Given records –

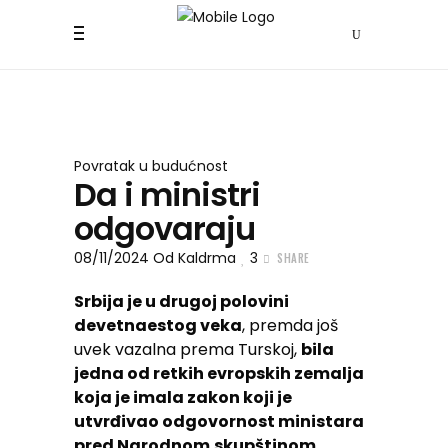
Povratak u budućnost
Da i ministri
odgovaraju
08/11/2024
Od
Kaldrma
3
SHARE
Srbija je u drugoj polovini
devetnaestog veka
, premda još
uvek vazalna prema Turskoj,
bila
jedna od retkih evropskih zemalja
koja je imala zakon koji je
utvrđivao odgovornost ministara
pred Narodnom
skupštinom
.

Work request –
Although the records contain pictures, the copy should hold only their text, reproduced exactly.

Answer to this task –
Povratak u budućnost
Da i ministri
odgovaraju
08/11/2024
Od
Kaldrma
3
SHARE
Srbija je u drugoj polovini
devetnaestog veka
, premda još
uvek vazalna prema Turskoj,
bila
jedna od retkih evropskih zemalja
koja je imala zakon koji je
utvrđivao odgovornost ministara
pred Narodnom
skupštinom
.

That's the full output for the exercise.